> [Task description]:
The records are set out below this line. Return exactly the lines from the one containing "Haftungsausschluss" through the last, and exclude the pictures.

>>>>

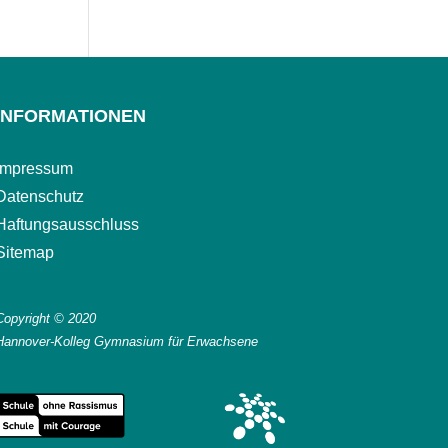
INFORMATIONEN
Impressum
Datenschutz
Haftungsausschluss
Sitemap
Copyright © 2020
Hannover-Kolleg Gymnasium für Erwachsene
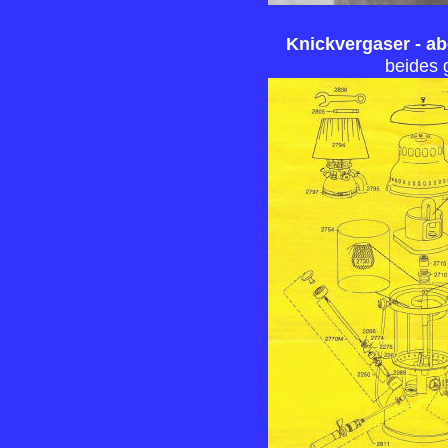
Knickvergaser - abe
beides g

<<<<

> [Solution to the exercise]:
Haftungsausschluss
Sitemap
Copyright © 2020
Hannover-Kolleg Gymnasium für Erwachsene
Knickvergaser - abe
beides g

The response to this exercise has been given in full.